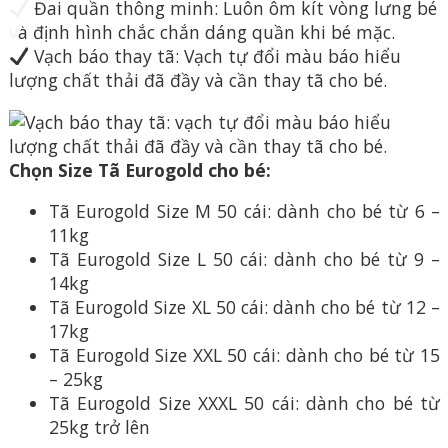
Đai quần thông minh: Luôn ôm kít vòng lưng bé
và định hình chắc chắn dáng quần khi bé mặc.
Vạch báo thay tã: Vạch tự đổi màu báo hiểu
lượng chất thải đã đầy và cần thay tã cho bé.
Chọn Size Tã Eurogold cho bé:
Tã Eurogold Size M 50 cái: dành cho bé từ 6 –
11kg
Tã Eurogold Size L 50 cái: dành cho bé từ 9 –
14kg
Tã Eurogold Size XL 50 cái: dành cho bé từ 12 –
17kg
Tã Eurogold Size XXL 50 cái: dành cho bé từ 15
– 25kg
Tã Eurogold Size XXXL 50 cái: dành cho bé từ
25kg trở lên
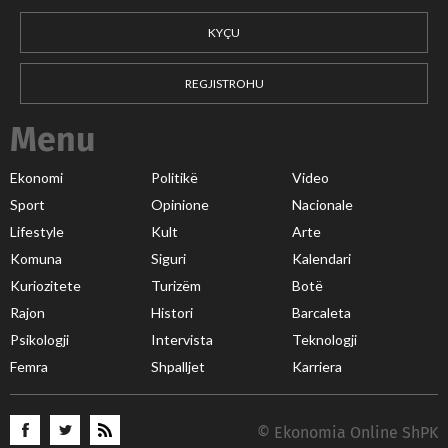
KYÇU
REGJISTROHU
Menu
Ekonomi
Politikë
Video
Sport
Opinione
Nacionale
Lifestyle
Kult
Arte
Komuna
Siguri
Kalendari
Kuriozitete
Turizëm
Botë
Rajon
Histori
Barcaleta
Psikologji
Intervista
Teknologji
Femra
Shpalljet
Karriera
© Ekonomia Online ShPK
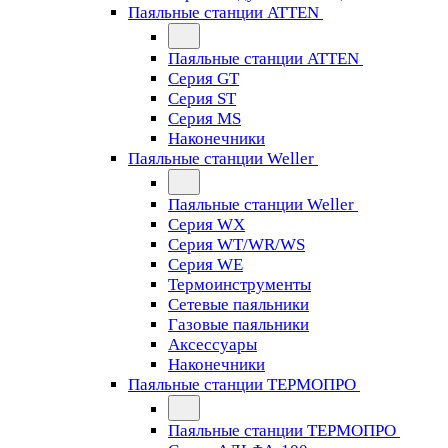
Паяльные станции ATTEN
Паяльные станции ATTEN
Серия GT
Серия ST
Серия MS
Наконечники
Паяльные станции Weller
Паяльные станции Weller
Серия WX
Серия WT/WR/WS
Серия WE
Термоинструменты
Сетевые паяльники
Газовые паяльники
Аксессуары
Наконечники
Паяльные станции ТЕРМОПРО
Паяльные станции ТЕРМОПРО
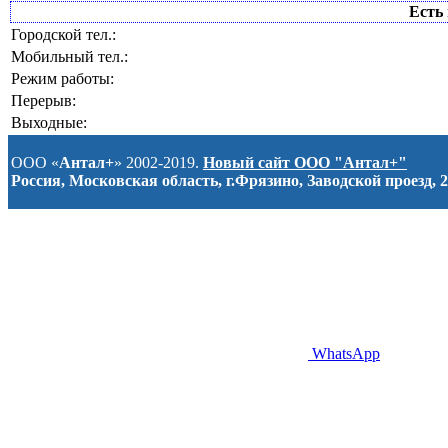
Есть 
Городской тел.:
Мобильный тел.:
Режим работы:
Перерыв:
Выходные:
ООО «
Антал+
» 2002-2019.
Новый сайт ООО "Антал+"
Россия, Московская область, г.Фрязино, Заводской проезд, 2
WhatsApp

== == ==

# To do
Examine each line of the records above and tally those with the string "Серия". State the total alone.

# Task solution
6